(Dataset entries)
· · · ·

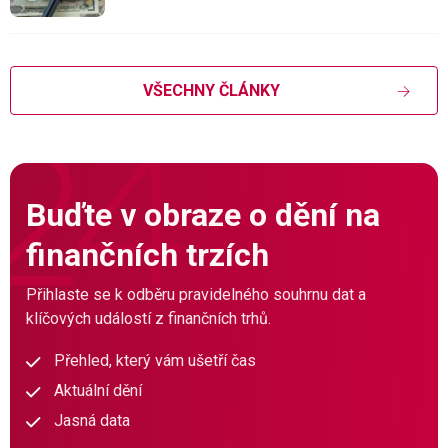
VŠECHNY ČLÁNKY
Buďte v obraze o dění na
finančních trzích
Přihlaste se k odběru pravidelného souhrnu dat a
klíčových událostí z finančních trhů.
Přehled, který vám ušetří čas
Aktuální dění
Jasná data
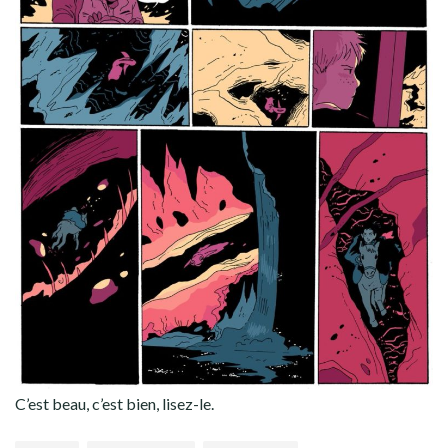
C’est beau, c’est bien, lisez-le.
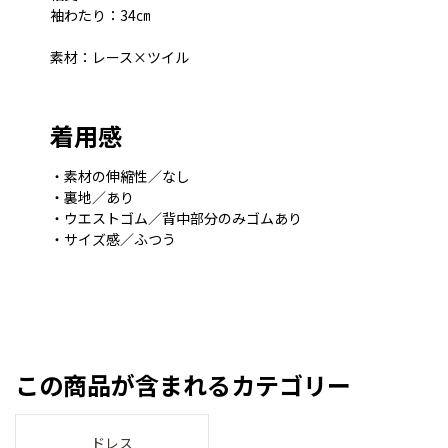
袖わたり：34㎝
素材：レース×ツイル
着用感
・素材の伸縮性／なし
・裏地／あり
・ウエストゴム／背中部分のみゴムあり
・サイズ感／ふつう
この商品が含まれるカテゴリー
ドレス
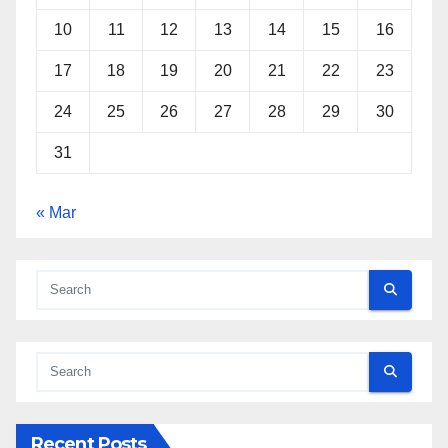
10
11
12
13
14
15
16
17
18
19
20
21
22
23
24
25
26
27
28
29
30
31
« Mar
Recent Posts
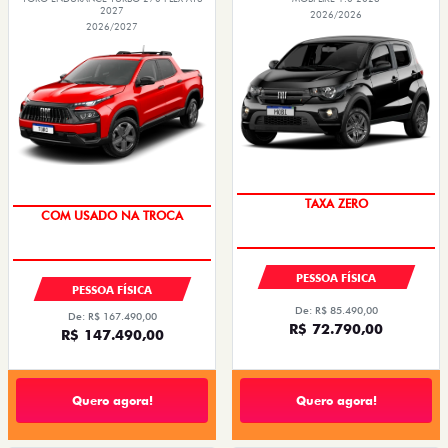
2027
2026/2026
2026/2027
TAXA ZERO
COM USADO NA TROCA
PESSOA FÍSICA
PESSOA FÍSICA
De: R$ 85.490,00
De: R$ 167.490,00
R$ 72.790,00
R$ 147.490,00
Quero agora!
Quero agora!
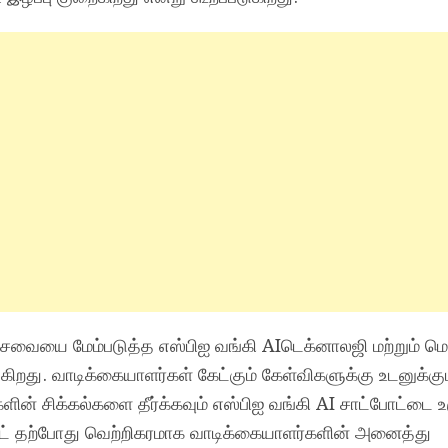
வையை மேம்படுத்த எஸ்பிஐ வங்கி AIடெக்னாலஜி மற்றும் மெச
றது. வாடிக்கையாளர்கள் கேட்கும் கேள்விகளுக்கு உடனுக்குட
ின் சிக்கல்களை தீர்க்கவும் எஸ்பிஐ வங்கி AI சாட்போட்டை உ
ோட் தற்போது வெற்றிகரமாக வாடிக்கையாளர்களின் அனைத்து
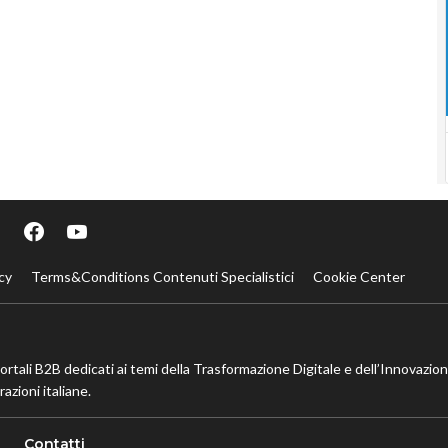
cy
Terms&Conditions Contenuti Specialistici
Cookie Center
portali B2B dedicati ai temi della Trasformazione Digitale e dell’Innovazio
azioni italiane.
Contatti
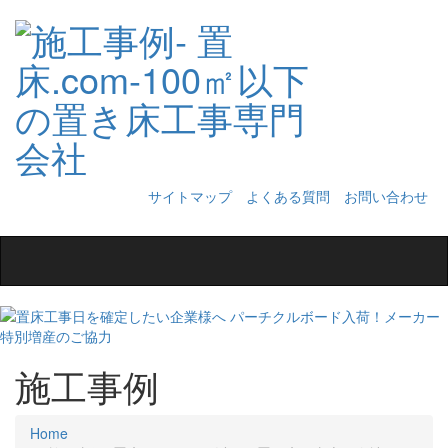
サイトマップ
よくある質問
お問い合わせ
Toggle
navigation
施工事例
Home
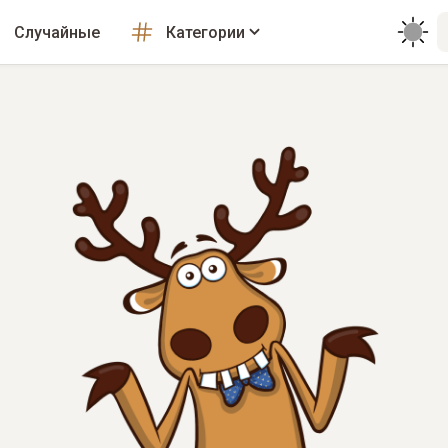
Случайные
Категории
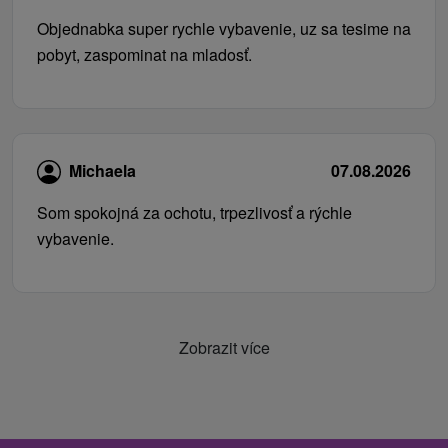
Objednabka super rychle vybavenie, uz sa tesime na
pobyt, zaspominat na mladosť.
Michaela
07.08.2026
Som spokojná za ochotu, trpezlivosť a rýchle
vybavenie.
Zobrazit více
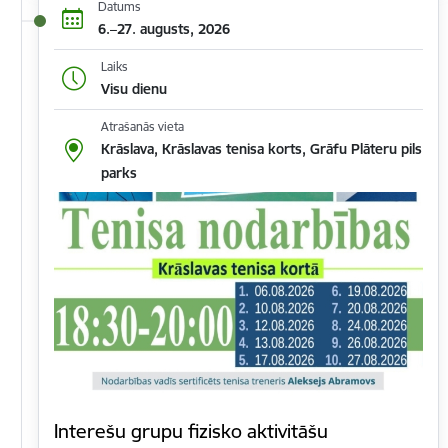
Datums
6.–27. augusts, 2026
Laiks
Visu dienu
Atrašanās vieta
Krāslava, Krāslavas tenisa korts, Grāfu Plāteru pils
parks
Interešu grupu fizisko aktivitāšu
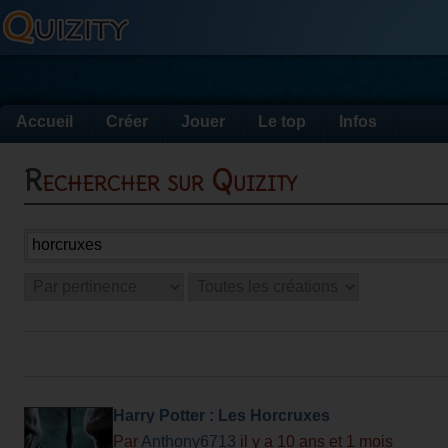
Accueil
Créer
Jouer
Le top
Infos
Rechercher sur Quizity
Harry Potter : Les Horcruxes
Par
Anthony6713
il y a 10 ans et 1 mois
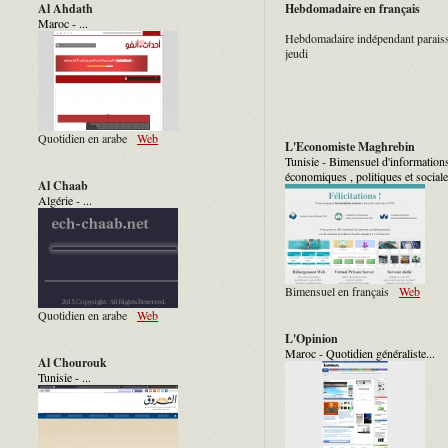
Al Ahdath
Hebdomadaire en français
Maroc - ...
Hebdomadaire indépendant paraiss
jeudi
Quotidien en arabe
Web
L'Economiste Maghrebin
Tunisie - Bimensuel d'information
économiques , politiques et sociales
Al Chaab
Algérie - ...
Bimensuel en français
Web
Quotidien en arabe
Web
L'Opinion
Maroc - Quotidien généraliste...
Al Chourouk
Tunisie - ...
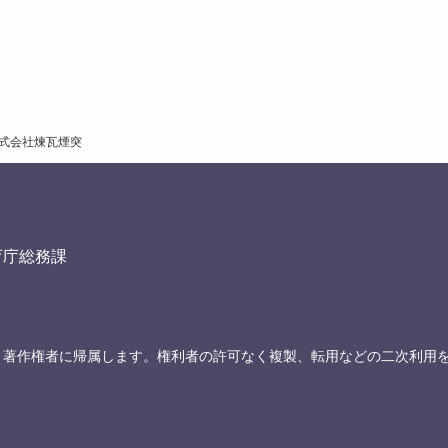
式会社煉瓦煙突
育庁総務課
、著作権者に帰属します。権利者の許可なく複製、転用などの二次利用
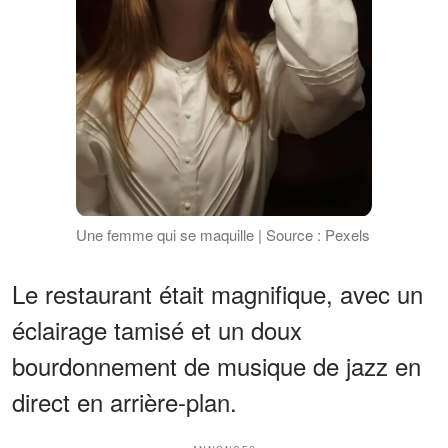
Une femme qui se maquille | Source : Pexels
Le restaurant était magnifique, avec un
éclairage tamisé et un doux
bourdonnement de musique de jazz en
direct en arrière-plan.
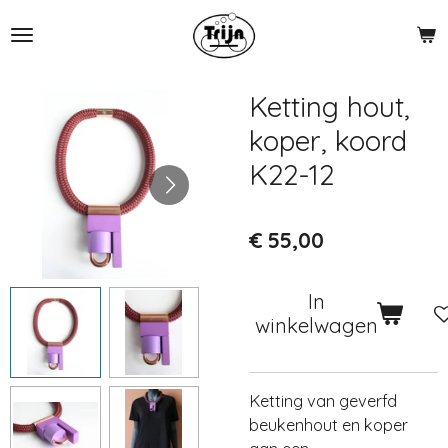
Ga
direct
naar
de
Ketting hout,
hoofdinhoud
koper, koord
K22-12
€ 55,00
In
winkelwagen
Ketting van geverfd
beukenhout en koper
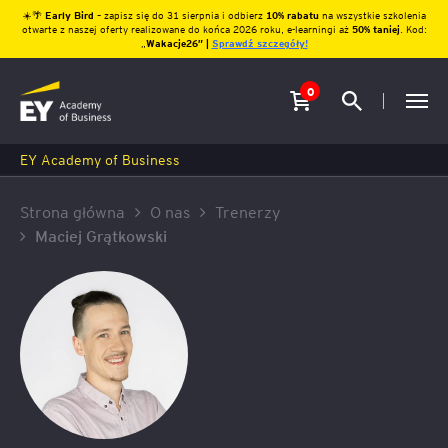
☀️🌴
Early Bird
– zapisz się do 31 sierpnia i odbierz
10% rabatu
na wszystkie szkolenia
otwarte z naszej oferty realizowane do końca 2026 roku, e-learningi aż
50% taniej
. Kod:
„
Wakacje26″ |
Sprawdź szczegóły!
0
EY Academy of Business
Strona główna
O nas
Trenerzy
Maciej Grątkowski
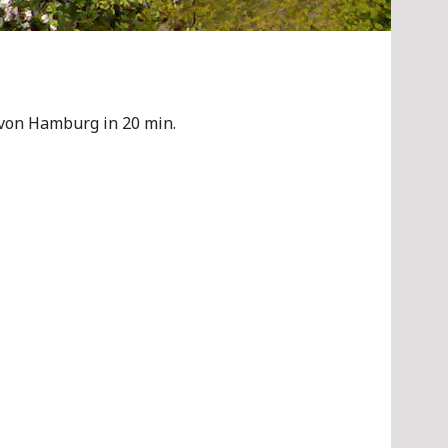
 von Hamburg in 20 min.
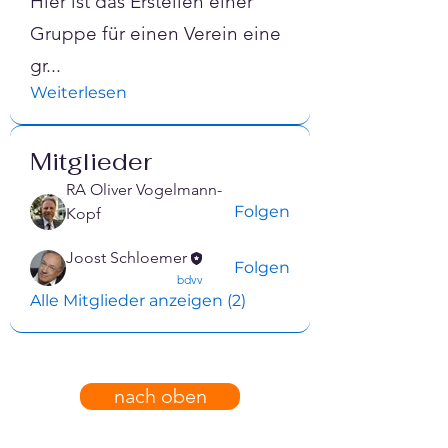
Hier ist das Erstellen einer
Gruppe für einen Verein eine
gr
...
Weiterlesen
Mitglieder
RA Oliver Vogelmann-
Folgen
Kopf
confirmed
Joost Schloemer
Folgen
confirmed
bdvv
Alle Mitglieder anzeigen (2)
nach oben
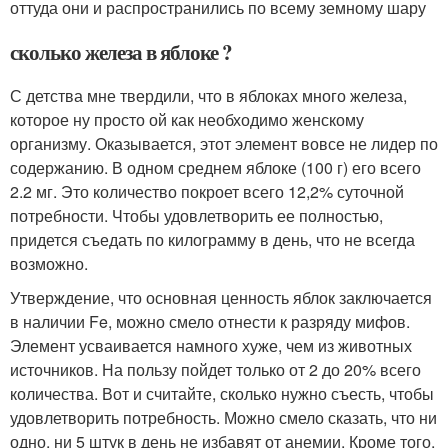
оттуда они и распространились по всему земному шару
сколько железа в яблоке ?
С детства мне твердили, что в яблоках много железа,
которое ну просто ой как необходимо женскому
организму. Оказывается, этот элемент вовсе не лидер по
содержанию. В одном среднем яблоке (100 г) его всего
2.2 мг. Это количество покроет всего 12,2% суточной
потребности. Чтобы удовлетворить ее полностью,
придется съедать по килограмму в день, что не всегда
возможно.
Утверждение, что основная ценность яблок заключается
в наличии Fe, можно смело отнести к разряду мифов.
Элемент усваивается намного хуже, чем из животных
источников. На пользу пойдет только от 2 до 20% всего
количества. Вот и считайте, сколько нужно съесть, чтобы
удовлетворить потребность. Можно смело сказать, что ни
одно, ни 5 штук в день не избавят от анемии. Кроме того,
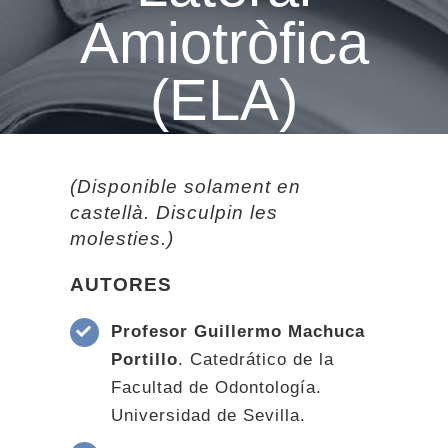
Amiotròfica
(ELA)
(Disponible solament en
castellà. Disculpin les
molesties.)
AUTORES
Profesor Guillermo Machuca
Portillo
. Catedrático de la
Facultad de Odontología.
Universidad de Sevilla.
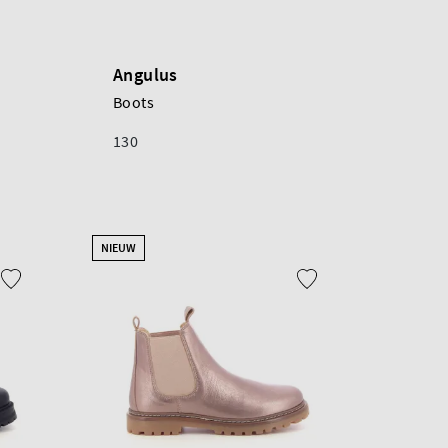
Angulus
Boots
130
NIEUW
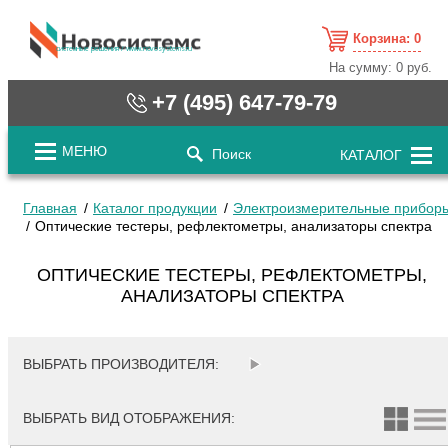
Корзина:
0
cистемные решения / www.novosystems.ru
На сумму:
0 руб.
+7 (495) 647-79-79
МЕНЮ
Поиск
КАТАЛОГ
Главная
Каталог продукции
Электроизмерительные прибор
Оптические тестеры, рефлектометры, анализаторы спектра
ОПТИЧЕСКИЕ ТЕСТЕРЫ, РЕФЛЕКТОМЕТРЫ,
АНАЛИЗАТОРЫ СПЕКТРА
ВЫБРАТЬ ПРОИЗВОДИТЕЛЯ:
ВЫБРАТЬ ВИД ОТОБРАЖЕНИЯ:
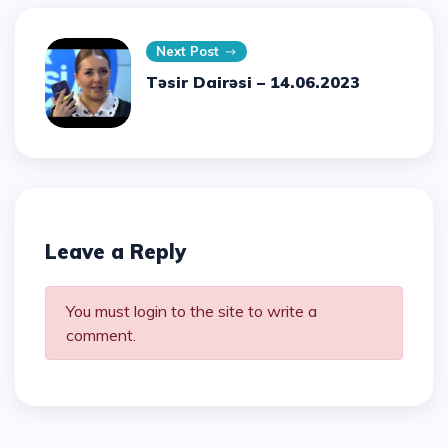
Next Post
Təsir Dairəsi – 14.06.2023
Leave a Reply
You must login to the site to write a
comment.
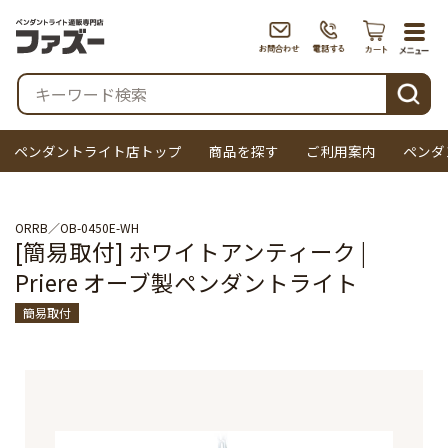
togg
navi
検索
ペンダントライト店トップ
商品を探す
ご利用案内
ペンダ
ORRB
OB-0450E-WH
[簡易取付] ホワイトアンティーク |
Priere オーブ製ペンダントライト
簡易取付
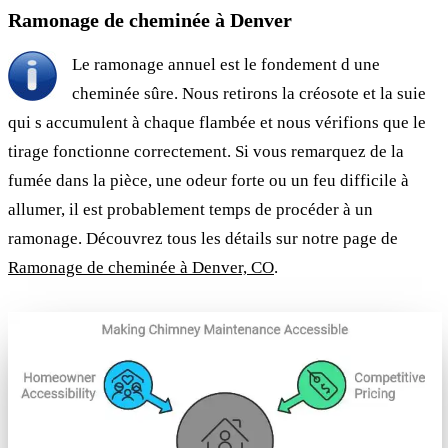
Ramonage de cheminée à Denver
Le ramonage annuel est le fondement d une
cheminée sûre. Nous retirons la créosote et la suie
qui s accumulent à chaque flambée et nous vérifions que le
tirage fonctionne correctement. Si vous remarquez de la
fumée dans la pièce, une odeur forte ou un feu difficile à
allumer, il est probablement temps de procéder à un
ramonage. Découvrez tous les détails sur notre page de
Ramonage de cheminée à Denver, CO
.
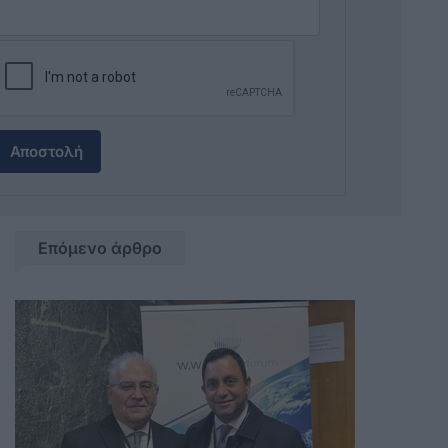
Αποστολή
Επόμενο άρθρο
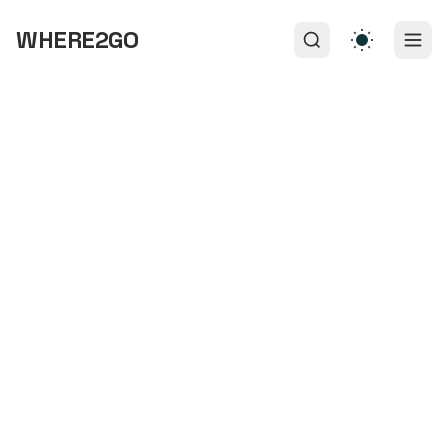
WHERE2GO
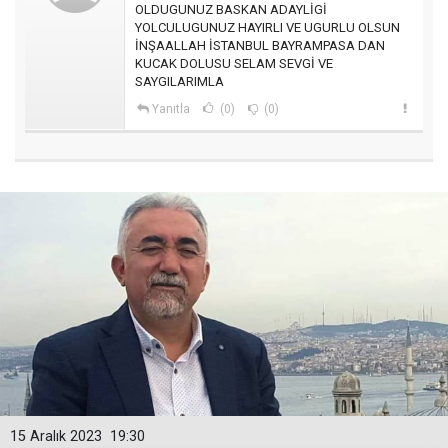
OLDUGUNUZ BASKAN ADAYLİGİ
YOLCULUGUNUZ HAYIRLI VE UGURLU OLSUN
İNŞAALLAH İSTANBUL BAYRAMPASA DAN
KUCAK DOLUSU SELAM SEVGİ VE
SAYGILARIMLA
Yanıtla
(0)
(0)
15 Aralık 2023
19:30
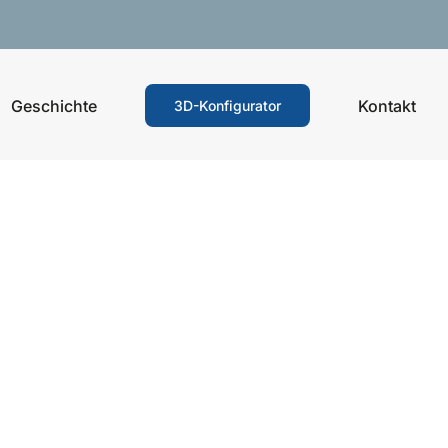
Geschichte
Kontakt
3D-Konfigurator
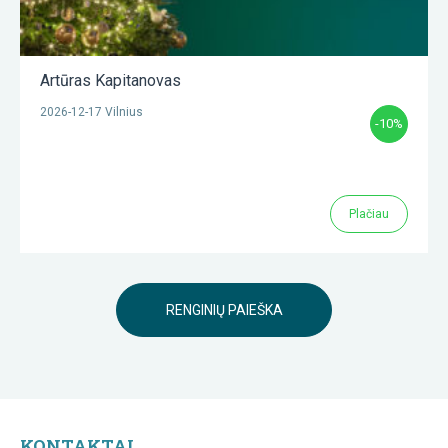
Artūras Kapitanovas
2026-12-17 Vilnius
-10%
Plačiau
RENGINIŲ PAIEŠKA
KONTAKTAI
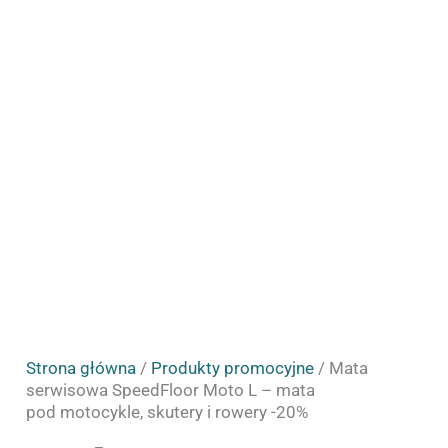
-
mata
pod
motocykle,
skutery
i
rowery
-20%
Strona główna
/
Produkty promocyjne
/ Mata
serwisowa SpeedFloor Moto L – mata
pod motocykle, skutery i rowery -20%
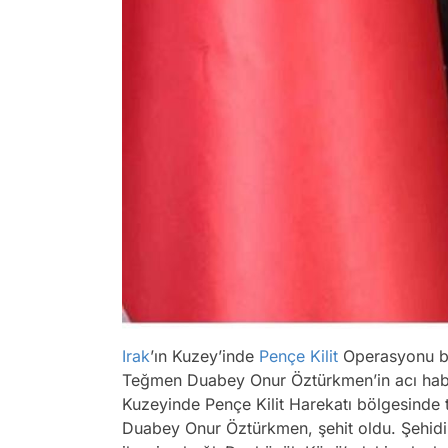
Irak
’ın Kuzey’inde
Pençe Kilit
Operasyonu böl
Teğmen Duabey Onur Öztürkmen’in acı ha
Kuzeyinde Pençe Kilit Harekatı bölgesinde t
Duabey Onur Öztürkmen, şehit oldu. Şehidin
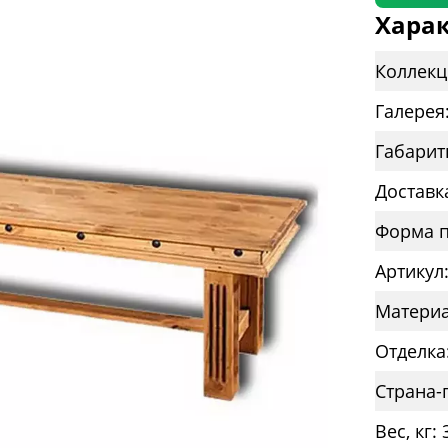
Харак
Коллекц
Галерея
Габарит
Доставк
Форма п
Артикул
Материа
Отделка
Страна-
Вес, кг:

· · · ·

Taking the entries above, copy word for word the lines from the one with "na wszystkie szkolenia" up to and including the one with "Каталог продукции", without any picture.

na wszystkie szkolenia
otwarte z naszej oferty realizowane do końca 2026 roku, e-learningi aż
50% taniej
. Kod:
„
Wakacje26″ |
Sprawdź szczegóły!
0
EY Academy of Business
Strona główna
O nas
Trenerzy
Maciej Grątkowski
 von Hamburg in 20 min.
Hier ist das Erstellen einer
Gruppe für einen Verein eine
gr
...
Weiterlesen
Mitglieder
RA Oliver Vogelmann-
Folgen
Kopf
confirmed
Joost Schloemer
Folgen
confirmed
bdvv
Alle Mitglieder anzeigen (2)
nach oben
оттуда они и распространились по всему земному шару
сколько железа в яблоке ?
С детства мне твердили, что в яблоках много железа,
которое ну просто ой как необходимо женскому
организму. Оказывается, этот элемент вовсе не лидер по
содержанию. В одном среднем яблоке (100 г) его всего
2.2 мг. Это количество покроет всего 12,2% суточной
потребности. Чтобы удовлетворить ее полностью,
придется съедать по килограмму в день, что не всегда
возможно.
Утверждение, что основная ценность яблок заключается
в наличии Fe, можно смело отнести к разряду мифов.
Элемент усваивается намного хуже, чем из животных
источников. На пользу пойдет только от 2 до 20% всего
количества. Вот и считайте, сколько нужно съесть, чтобы
удовлетворить потребность. Можно смело сказать, что ни
одно, ни 5 штук в день не избавят от анемии. Кроме того,
Amiotròfica
(ELA)
(Disponible solament en
castellà. Disculpin les
molesties.)
AUTORES
Profesor Guillermo Machuca
Portillo
. Catedrático de la
Facultad de Odontología.
Universidad de Sevilla.
Angulus
Boots
130
NIEUW
Корзина:
0
cистемные решения / www.novosystems.ru
На сумму:
0 руб.
+7 (495) 647-79-79
МЕНЮ
Поиск
КАТАЛОГ
Главная
Каталог продукции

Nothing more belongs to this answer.